Investigating obsidian sources in Honduras with a Corrie Bakels Grant
Obsidian, a volcanic glass-like material, is often used for making tools by Mesoamerican societies. In Honduras, certain obsidian artefacts do not yet have a known provenance. PhD candidate Marie Kolbenstetter and Assistant Professor Dennis Braekmans were awarded a Corrie Bakels Grant to explore thus far unknown obsidian sources in the Central American country.
Recently, Marie Kolbenstetter and Dennis Braekmans worked on finding the source of obsidian objects in Honduras. ‘We started with exploratory work,’ Braekmans notes, ‘in identifying obsidian sources in that part of the world. This gave us good results, but also more questions. Several chemical groups, found in the obsidian, were difficult to attribute to a source. Our goal is to pinpoint these on the map.’
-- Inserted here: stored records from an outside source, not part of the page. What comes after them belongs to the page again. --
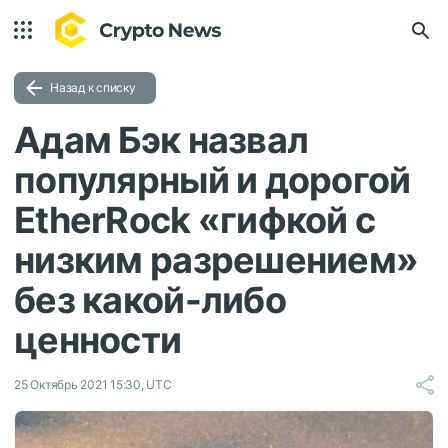
Назад к списку
Адам Бэк назвал
популярный и дорогой
EtherRock «гифкой с
низким разрешением»
без какой-либо
ценности
25 Октябрь 2021 15:30, UTC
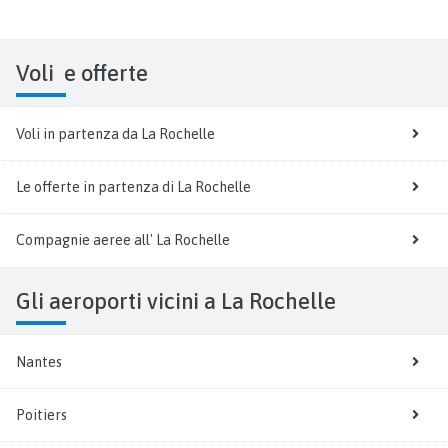
Voli
e offerte
Voli in partenza da La Rochelle
Le offerte in partenza di La Rochelle
Compagnie aeree all' La Rochelle
Gli aeroporti vicini a La Rochelle
Nantes
Poitiers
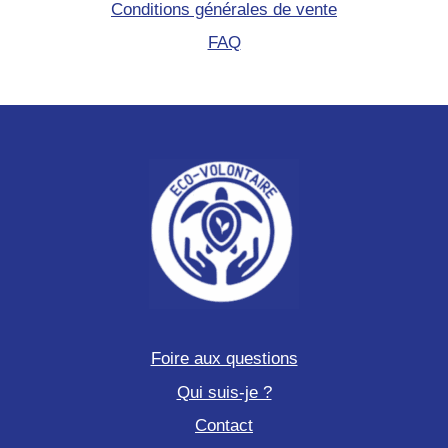
Conditions générales de vente
FAQ
Foire aux questions
Qui suis-je ?
Contact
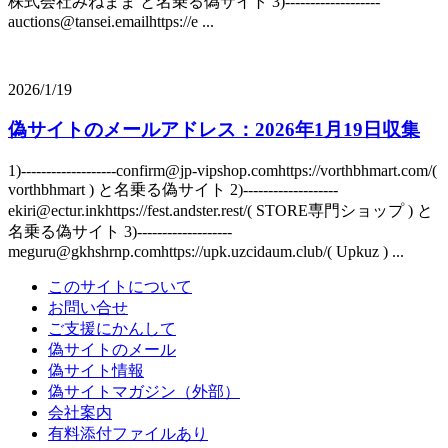
株式会社みねまま と名乗る偽サイト 3)-------------------
auctions@tansei.emailhttps://e ...
2026/1/19
偽サイトのメールアドレス：2026年1月19日収集
1)-------------------confirm@jp-vipshop.comhttps://vorthbhmart.com/(
vorthbhmart ) と名乗る偽サイト 2)-------------------
ekiri@ectur.inkhttps://fest.andster.rest/( STORE専門ショップ ) と
名乗る偽サイト 3)-------------------
meguru@gkhshrnp.comhttps://upk.uzcidaum.club/( Upkuz ) ...
このサイトについて
お問い合せ
ご支援にかんして
偽サイトのメール
偽サイト情報
偽サイトマガジン（外部）
会社案内
有料添付ファイルあり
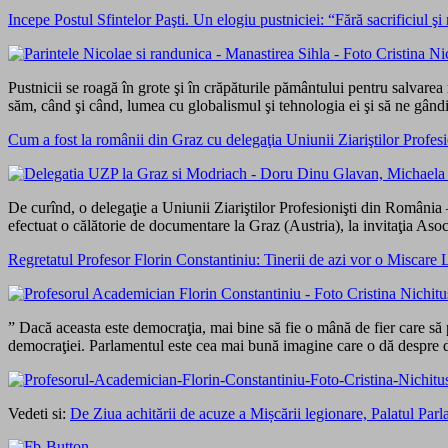
Incepe Postul Sfintelor Paşti. Un elogiu pustniciei: “Fără sacrificiul 
Pustnicii se roa­gă în grote şi în crăpăturile pă­mân­tului pentru sal­va­
săm, când şi când, lu­mea cu globalismul şi tehnologia ei şi să ne gândim 
Cum a fost la românii din Graz cu delegaţia Uniunii Ziariştilor Profes
De curînd, o delegaţie a Uniunii Ziariştilor Profesionişti din România –
efectuat o călătorie de documentare la Graz (Austria), la invitaţia 
Regretatul Profesor Florin Constantiniu: Tinerii de azi vor o Miscare 
” Dacă aceasta este democraţia, mai bine să fie o mână de fier care să
democraţiei. Parlamentul este cea mai bună imagine care o dă despre dem
Vedeti si:
De Ziua achitării de acuze a Mișcării legionare, Palatul Parla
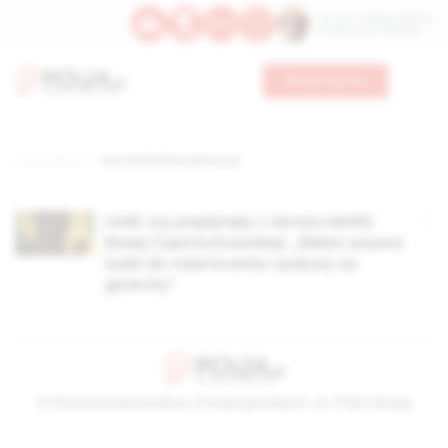
Św. Hormizdasa, papieża
Bł. Oktawiana, biskupa
Wesprzyj nas
Strona główna
TAG: Matka Boża płacząca
Łódź: Łzy popłynęły z obrazu Matki
Bożej Częstochowskiej. „Niebo wzywa
ludzi do nawrócenia i pokuty za
grzechy”
© Stowarzyszenie Kultury Chrześcijańskiej im. ks. Piotra Skargi
2026-08-06 17:44:28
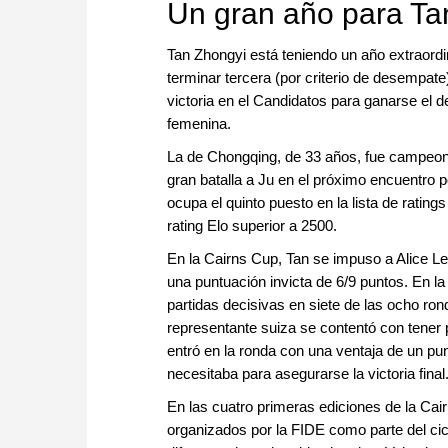
Un gran año para Ta
Tan Zhongyi está teniendo un año extraordi
terminar tercera (por criterio de desempat
victoria en el Candidatos para ganarse el 
femenina.
La de Chongqing, de 33 años, fue campeon
gran batalla a Ju en el próximo encuentro p
ocupa el quinto puesto en la lista de rati
rating Elo superior a 2500.
En la Cairns Cup, Tan se impuso a Alice Le
una puntuación invicta de 6/9 puntos. En la
partidas decisivas en siete de las ocho ro
representante suiza se contentó con tener p
entró en la ronda con una ventaja de un punt
necesitaba para asegurarse la victoria final
En las cuatro primeras ediciones de la Ca
organizados por la FIDE como parte del ci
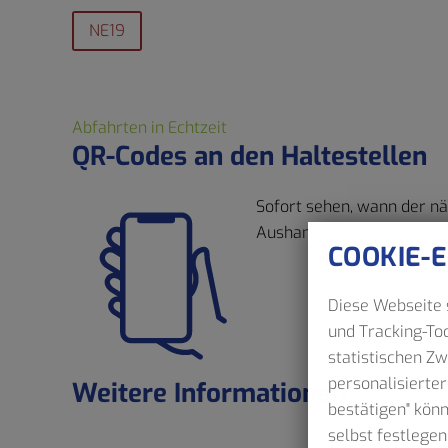
NE19
Abfahrten in Echtzeit
QR-Codes an den Haltestellen
Sofort sehen, wann der nä
Aushangfahrplan mit dem 
COOKIE-
Diese Webseite s
und Tracking-Too
statistischen Z
personalisierter
Weitere Informationen
bestätigen" kön
selbst festlegen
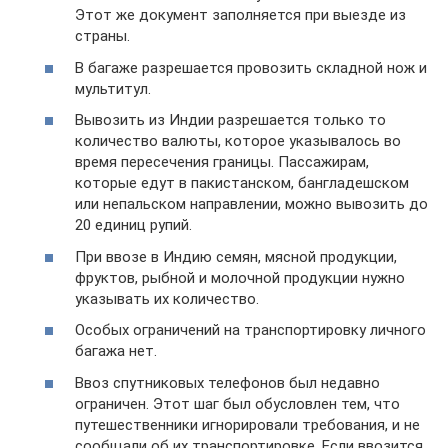
Этот же документ заполняется при выезде из
страны.
В багаже разрешается провозить складной нож и
мультитул.
Вывозить из Индии разрешается только то
количество валюты, которое указывалось во
время пересечения границы. Пассажирам,
которые едут в пакистанском, бангладешском
или непальском направлении, можно вывозить до
20 единиц рупий.
При ввозе в Индию семян, мясной продукции,
фруктов, рыбной и молочной продукции нужно
указывать их количество.
Особых ограничений на транспортировку личного
багажа нет.
Ввоз спутниковых телефонов был недавно
ограничен. Этот шаг был обусловлен тем, что
путешественники игнорировали требования, и не
сообщали об их транспортировке. Если ввозится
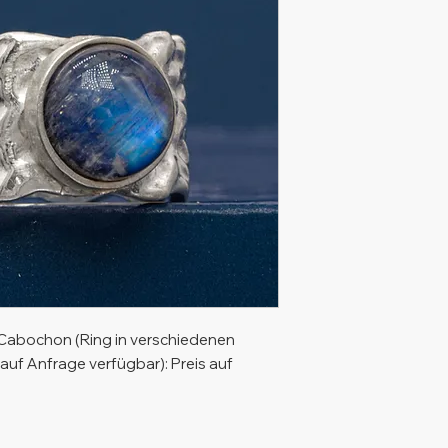
-Cabochon (Ring in verschiedenen
uf Anfrage verfügbar): Preis auf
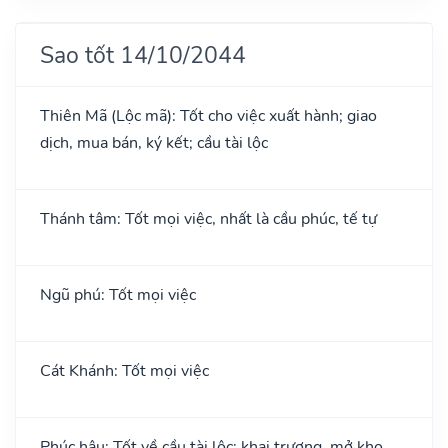
Sao tốt 14/10/2044
Thiên Mã (Lộc mã): Tốt cho việc xuất hành; giao
dịch, mua bán, ký kết; cầu tài lộc
Thánh tâm: Tốt mọi việc, nhất là cầu phúc, tế tự
Ngũ phú: Tốt mọi việc
Cát Khánh: Tốt mọi việc
Phúc hậu: Tốt về cầu tài lộc; khai trương, mở kho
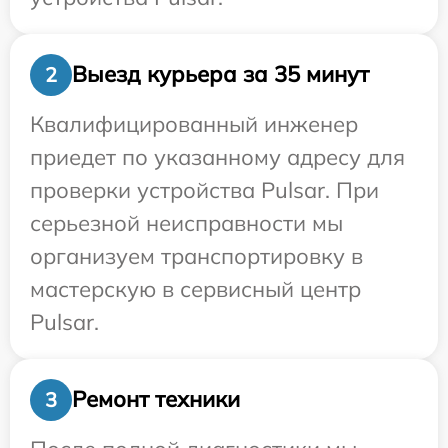
Выезд курьера за 35 минут
2
Квалифицированный инженер
приедет по указанному адресу для
проверки устройства Pulsar. При
серьезной неисправности мы
организуем транспортировку в
мастерскую в сервисный центр
Pulsar.
Ремонт техники
3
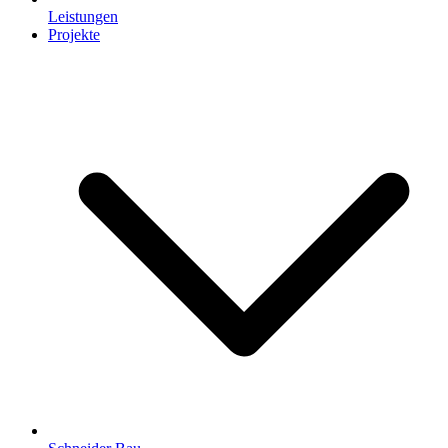
Leistungen
Projekte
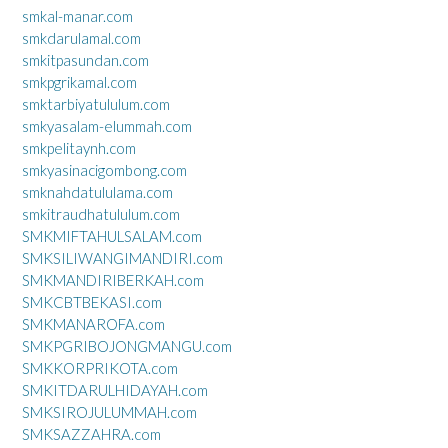
smkal-manar.com
smkdarulamal.com
smkitpasundan.com
smkpgrikamal.com
smktarbiyatululum.com
smkyasalam-elummah.com
smkpelitaynh.com
smkyasinacigombong.com
smknahdatululama.com
smkitraudhatululum.com
SMKMIFTAHULSALAM.com
SMKSILIWANGIMANDIRI.com
SMKMANDIRIBERKAH.com
SMKCBTBEKASI.com
SMKMANAROFA.com
SMKPGRIBOJONGMANGU.com
SMKKORPRIKOTA.com
SMKITDARULHIDAYAH.com
SMKSIROJULUMMAH.com
SMKSAZZAHRA.com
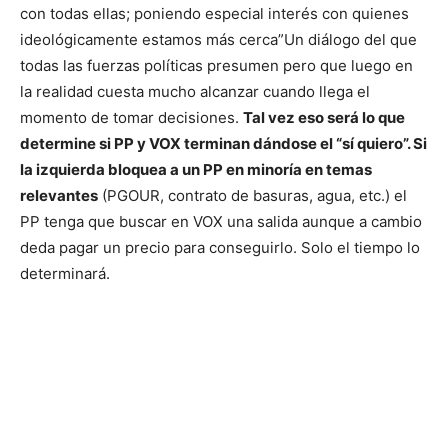
con todas ellas; poniendo especial interés con quienes
ideológicamente estamos más cerca”
Un diálogo del que
todas las fuerzas políticas presumen pero que luego en
la realidad cuesta mucho alcanzar cuando llega el
momento de tomar decisiones.
Tal vez eso será lo que
determine si PP y VOX terminan dándose el “sí quiero”. Si
la izquierda bloquea a un PP en minoría en temas
relevantes
(PGOUR, contrato de basuras, agua, etc.) el
PP tenga que buscar en VOX una salida aunque a cambio
deda pagar un precio para conseguirlo. Solo el tiempo lo
determinará.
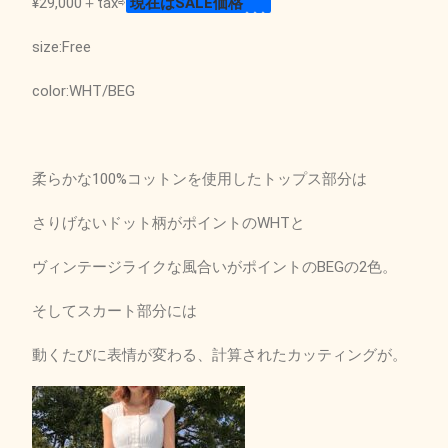
¥29,000＋tax⇨
現在はSALE価格
size:Free
color:WHT/BEG
柔らかな100%コットンを使用したトップス部分は
さりげないドット柄がポイントのWHTと
ヴィンテージライクな風合いがポイントのBEGの2色。
そしてスカート部分には
動くたびに表情が変わる、計算されたカッティングが。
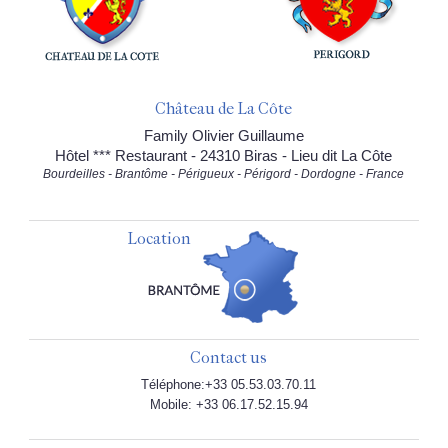
Château de La Côte
Family Olivier Guillaume
Hôtel *** Restaurant - 24310 Biras - Lieu dit La Côte
Bourdeilles - Brantôme - Périgueux - Périgord - Dordogne - France
Location
Contact us
Téléphone:+33 05.53.03.70.11
Mobile: +33 06.17.52.15.94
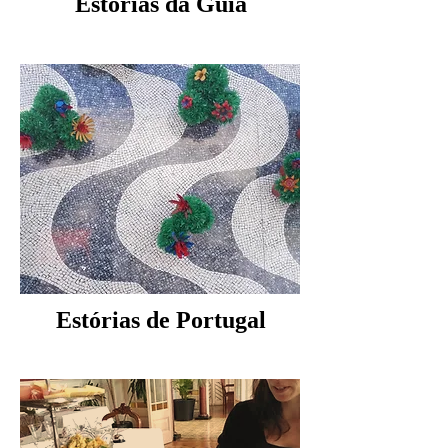
Estórias da Guia
Estórias de Portugal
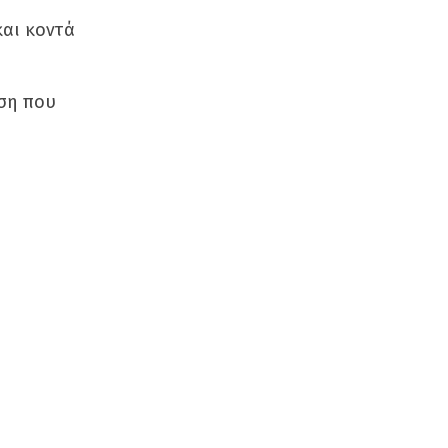
και κοντά
άση που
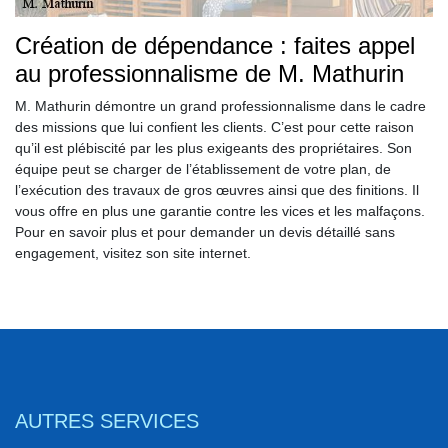
Création de dépendance : faites appel
au professionnalisme de M. Mathurin
M. Mathurin démontre un grand professionnalisme dans le cadre
des missions que lui confient les clients. C’est pour cette raison
qu’il est plébiscité par les plus exigeants des propriétaires. Son
équipe peut se charger de l’établissement de votre plan, de
l’exécution des travaux de gros œuvres ainsi que des finitions. Il
vous offre en plus une garantie contre les vices et les malfaçons.
Pour en savoir plus et pour demander un devis détaillé sans
engagement, visitez son site internet.
AUTRES SERVICES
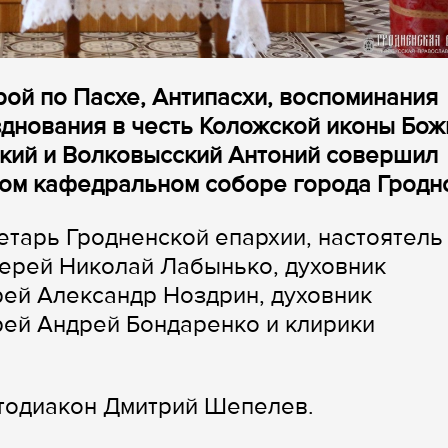
рой по Пасхе, Антипасхи, воспоминания
зднования в честь Коложской иконы Бож
ский и Волковысский Антоний совершил
ом кафедральном соборе города Гродн
тарь Гродненской епархии, настоятель
ерей Николай Лабынько, духовник
ей Александр Ноздрин, духовник
рей Андрей Бондаренко и клирики
отодиакон Дмитрий Шепелев.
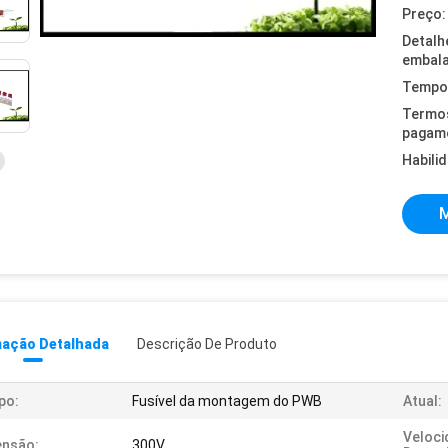
Preço:
Detalh
embal
Tempo 
Termo
pagam
Habili
M
mação Detalhada
Descrição De Produto
po:
Fusível da montagem do PWB
Atual:
Veloci
ensão:
300V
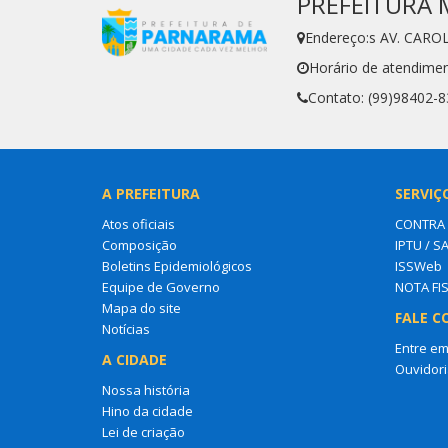
PREFEITURA 
Endereço:s AV. CARO
Horário de atendimen
Contato: (99)98402-
A PREFEITURA
SERVIÇ
Atos oficiais
CONTRA
Composição
IPTU / S
Boletins Epidemiológicos
ISSWeb
Equipe de Governo
NOTA FI
Mapa do site
FALE C
Notícias
Entre em
A CIDADE
Ouvidori
Nossa história
Hino da cidade
Lei de criação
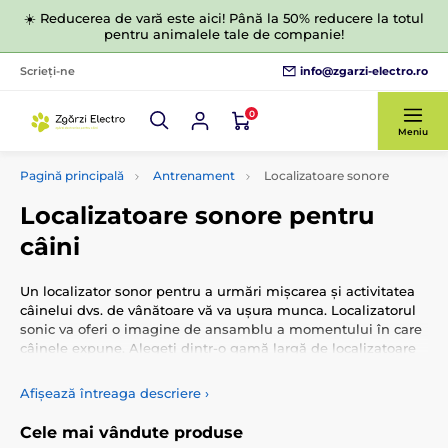
☀️ Reducerea de vară este aici! Până la 50% reducere la totul
pentru animalele tale de companie!
info@zgarzi-electro.ro
Scrieți-ne
0
Meniu
Pagină principală
Antrenament
Localizatoare sonore
Localizatoare sonore pentru
câini
Un localizator sonor pentru a urmări mișcarea și activitatea
câinelui dvs. de vânătoare vă va ușura munca. Localizatorul
sonic va oferi o imagine de ansamblu a momentului în care
câinele expune. Alegeți dintr-o gamă largă de localizatoare
de calitate pentru câini de vânătoare.
Afișează întreaga descriere
›
Cele mai vândute produse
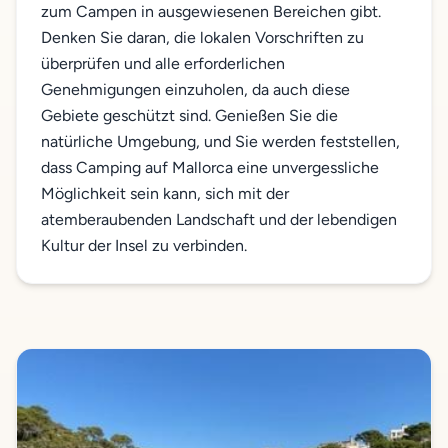
zum Campen in ausgewiesenen Bereichen gibt.
Denken Sie daran, die lokalen Vorschriften zu
überprüfen und alle erforderlichen
Genehmigungen einzuholen, da auch diese
Gebiete geschützt sind. Genießen Sie die
natürliche Umgebung, und Sie werden feststellen,
dass Camping auf Mallorca eine unvergessliche
Möglichkeit sein kann, sich mit der
atemberaubenden Landschaft und der lebendigen
Kultur der Insel zu verbinden.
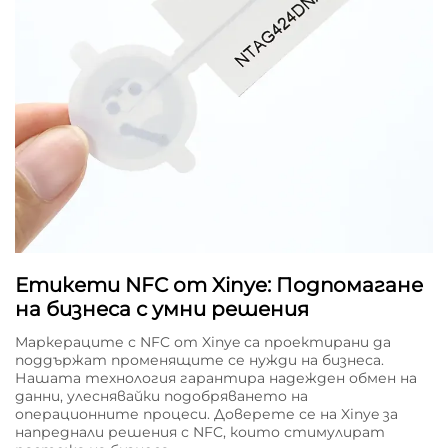
Етикети NFC от Xinye: Подпомагане
на бизнеса с умни решения
Маркераците с NFC от Xinye са проектирани да
поддържат променящите се нужди на бизнеса.
Нашата технология гарантира надежден обмен на
данни, улеснявайки подобряването на
операционните процеси. Доверете се на Xinye за
напреднали решения с NFC, които стимулират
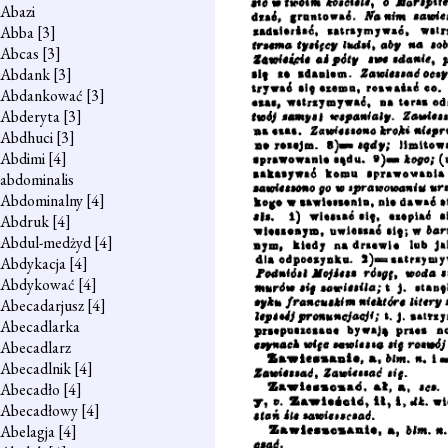
Abazi
Abba
[3]
Abcas
[3]
Abdank
[3]
Abdankować
[3]
Abderyta
[3]
Abdhuci
[3]
Abdimi
[4]
abdominalis
Abdominalny
[4]
Abdruk
[4]
Abdul-medżyd
[4]
Abdykacja
[4]
Abdykować
[4]
Abecadarjusz
[4]
Abecadlarka
Abecadlarz
Abecadlnik
[4]
Abecadło
[4]
Abecadłowy
[4]
Abelagja
[4]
‘There is this problem of overlap in chemical signatures in the region,’ Kolbenstetter adds, ‘You've got basically two sources of obsidian: either the original outcrop, where obsidian was formed due to lava flows, or riverbeds, where you find dragged away pieces of obsidian. The latter is usually described as lower quality.’
To determine the natural source of the obsidian artefacts you both need archaeological, as well as geological samples. ‘The archaeological samples have already been analysed in Leiden,’ Braekmans says. ‘In May we will travel to Honduras to sample some outcroppings that are known, but have never been analysed.’
‘There are two obsidian outcrops we want to analyse in the course of this project,’ Kolbenstetter explains. ‘One source is high up a mountain plateau. We will need to consult local communities to be guided up there. The other source is in a more populated area.’
The analysis involves some chemical proxies. ‘This is a variability in chemical elements, that differs per source. Every outcrop has its own fingerprint,’ Braekmans notes. ‘We use our Faculty's portable XRF scanner to obtain this information. The ratio of chemical elements spotted helps us to determine the provenance of the obsidian artefacts.’
‘The results of this study will hopefully give us more insights into the regional socioeconomic behaviour,’ Kolbenstetter notes. ‘Especially in sountern Honduras and Central America. We are far from having identified all the potential obsidian sources, but this would be one more step.’ Braekmans nods. ‘Perhaps this can grow further.’
About the Bakels Grant
C.C. Bakels is an Emeritus Professor of Archaeology in the Faculty of Archaeology, who specialises in natural sciences research within archaeology. She obtained her PhD in 1978 and in 1998 was appointed as Professor of Paleo-economics in a chair endowed by the LUF; in 2003 this chair was converted into a regular chair.
To promote natural sciences research within archaeology, primarily at Leiden University and secondarily at other universities or scientific institutes in the Netherlands.